Haas tightened up his game and held with ease for 4-all. Then he forced Djokovic into another long game in which Haas reached break point following a 25-hit rally ending with backhand error by the Serb. Djokovic survived that threat, but Haas quickly reached break point again, and then made good on his decision to play a little differently. After a brief rally, he attacked and hit a backhand volley winner to secure the key break for 5-4. He held to end the match, 6-2, 6-4.

“All credit to him,” Djokovic said afterward. “He was the better player, no question about it.”

The question, of course, is how and why Haas is able to produce such brilliant tennis with such regularity. After all, he’s the oldest player anywhere near the elite level, presently No. 18.

For one thing, Haas has been utterly devoted and diligent since coming back from multiple surgeries and assorted ailments, bent on squeezing every possible drop of success out of his career until the day when he wakes up and feels that “something is missing,” that the payoff just isn’t worth the discipline and effort.

Beyond that, though, Haas told me something else the other day. He said, “I was always, and in many ways, an ambitious kid. A very competitive kid. When you’re like that, who knows what you can do? But sometimes when you’re young you can be too competitive and too ambitious. You want it so badly, maybe you get too emotional, or too tight.

“Those are things you have to work on. Having a poker face, or not having one. Controlling yourself. If you’re competitive and ambitious and you train the right way, what’s in the way? If you have two legs and can run and get in shape—go do it. If you sit at home and watch TV it’s not going to happen. It’s just hard work and discipline. But also, if you you work hard and see results, it really helps. If you give it everything you’ve got and it’s not working, then I think it’s the right time to stop.”

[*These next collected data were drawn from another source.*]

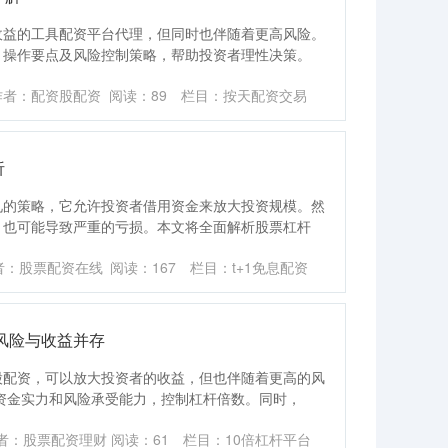
收益的工具配资平台代理，但同时也伴随着更高风险。
、操作要点及风险控制策略，帮助投资者理性决策。
作者：配资股配资
阅读：
89
栏目：
按天配资交易
析
见的策略，它允许投资者借用资金来放大投资规模。然
，也可能导致严重的亏损。本文将全面解析股票杠杆
者：股票配资在线
阅读：
167
栏目：
t+1免息配资
风险与收益并存
股配资，可以放大投资者的收益，但也伴随着更高的风
资金实力和风险承受能力，控制杠杆倍数。同时，
者：股票配资理财
阅读：
61
栏目：
10倍杠杆平台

After Haas won his third-round match out on the Grandstand over Alexandr Dolgopolov, he held an impromptu family reunion of sorts. His toddler daughter ran away from her mother and onto the court, as did coach Nick Bollettieri and Tommy’s father, Peter. They celebrated with hugs all around. Peter, you may remember, nearly died in a horrible motorcycle crash some years ago.

“The accident took a lot out of him,” Tommy said. “But he works out every day, even though he’s 65 now. And he looks good for his age. That’s something maybe I get from him. I have a little bit of that in me, that strength and desire to keep going.”

You could almost say that Father Time and father Peter are engaged in a spirited tug of war for Tommy Haas, and it appears that Peter may be winning.